Social entrepreneurs create healing space

Photo: Eliane Bowden

Imagine entering a space that instantly feels like home—a place where you can be comfortable in your own skin, no matter its colour. Where you can feed and heal body, mind and soul. For Vancouver’s Emerald Asuncion and Desmond Williams, this magical-sounding haven may soon become a reality. The two participants in SFU’s Community Capacity Building program have been hard at work planning a new healing space and cultural hub in Chinatown for the city’s racialized communities.

The multipurpose space will bring together a collective of healers who work in everything from reiki and meditation to space for intergenerational sharing circles and trauma-informed healing practices. “Many of these people don’t have the money to operate their own clinics,” explains Emerald. “We want to give them a platform for their work.”

The collective will include a retail shop inviting all to support local artists, craftspeople and small businesses showcasing their offerings, whether it’s art, apparel, soap or traditional foods. In addition, the location will serve as a rental space for a diversity of cultural activities such as music, dance, comedy and poetry.

“If we create a space that is run by and employs only people of colour, and offers food and art from people of colour,” says Desmond, “we will create a space that feels inviting and safe for people of colour to gather and access the healing they need without cultural barriers.”

In a nod to their respective Filipino and mixed Caribbean-First Nations cultures, Emerald and Desmond have dubbed their new social enterprise Sari-Sari Mi Nah Sari. Sari-Sari, they explain, is a Filipino general store, while Mi Nah Sari is a Caribbean take on “I’m not sorry.”

“It’s a place where you can unapologetically and freely express yourself without fear of hurting someone’s feelings or fragility,” explains Emerald, “and where healing will happen through creating art together, through relating, storytelling, sharing circles and other healing methods.”

Emerald and Desmond have been friends since working together at a local non-profit society. Emerald’s varied background includes dance, fashion, community health and medical cannabis advocacy, while Desmond has trained in yoga and TRE (tension and trauma release exercises). Their new venture combines their diverse knowledge and experiences with their shared passion for community healing.

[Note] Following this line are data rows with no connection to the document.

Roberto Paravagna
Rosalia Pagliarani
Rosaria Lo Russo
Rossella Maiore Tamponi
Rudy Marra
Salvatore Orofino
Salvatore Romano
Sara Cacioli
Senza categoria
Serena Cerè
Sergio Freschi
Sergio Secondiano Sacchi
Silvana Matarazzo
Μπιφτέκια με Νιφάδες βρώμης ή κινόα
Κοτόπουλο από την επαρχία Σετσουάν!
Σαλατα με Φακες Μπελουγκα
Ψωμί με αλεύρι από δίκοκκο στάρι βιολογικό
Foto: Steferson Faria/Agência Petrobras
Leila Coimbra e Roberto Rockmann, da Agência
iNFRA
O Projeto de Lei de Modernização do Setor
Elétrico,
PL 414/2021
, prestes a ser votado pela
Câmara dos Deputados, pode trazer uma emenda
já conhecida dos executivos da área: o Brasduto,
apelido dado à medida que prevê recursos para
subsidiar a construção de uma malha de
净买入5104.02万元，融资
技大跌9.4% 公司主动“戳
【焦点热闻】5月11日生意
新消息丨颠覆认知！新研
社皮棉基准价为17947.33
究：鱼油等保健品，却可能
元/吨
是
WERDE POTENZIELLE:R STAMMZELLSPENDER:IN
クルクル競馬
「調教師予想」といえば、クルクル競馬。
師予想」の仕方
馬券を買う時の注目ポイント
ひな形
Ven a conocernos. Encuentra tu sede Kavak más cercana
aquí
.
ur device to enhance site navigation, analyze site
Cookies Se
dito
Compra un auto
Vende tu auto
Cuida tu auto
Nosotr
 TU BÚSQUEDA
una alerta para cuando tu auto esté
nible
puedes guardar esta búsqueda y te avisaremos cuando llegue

“We’d been planning this business for a while, but many things this past year tripped us up—necessary layers of grief work that were integral to the foundation of the vision being built,” says Desmond. “The [Community Capacity Building] program was perfect timing. I was emotionally and mentally ready to strategize this business, and this was exactly what we needed.”

Through the SFU program, the pair were able to solidify their business plan and pick up practical tools to help ensure their venture’s success. Joining the online classes also brought them both an important sense of connection.

For Desmond, whose mother is part Indigenous, the program allowed him to view the land where he was born and raised with new eyes. “The class has deepened my connection to where I live, deepened my commitment to cultivate something special and beautiful in this space,” he says. “If we can give back to the Elders and the youth, young people can access healing earlier than I had access, so they don’t have to deal with things I had to deal with. For the Elders, we can give them back things they’ve missed out on because they weren’t allowed to practise them, like their sharing and passing down of wisdom.”

As for Emerald, she says she’s drawn much inspiration from their community of learners: “The program truly recognizes and affirms the work we’re doing. Hearing the variety of other people’s dreams and what they’ve already accomplished—that tells us we’re not alone in our vision.

“It feels like we can really make things happen.”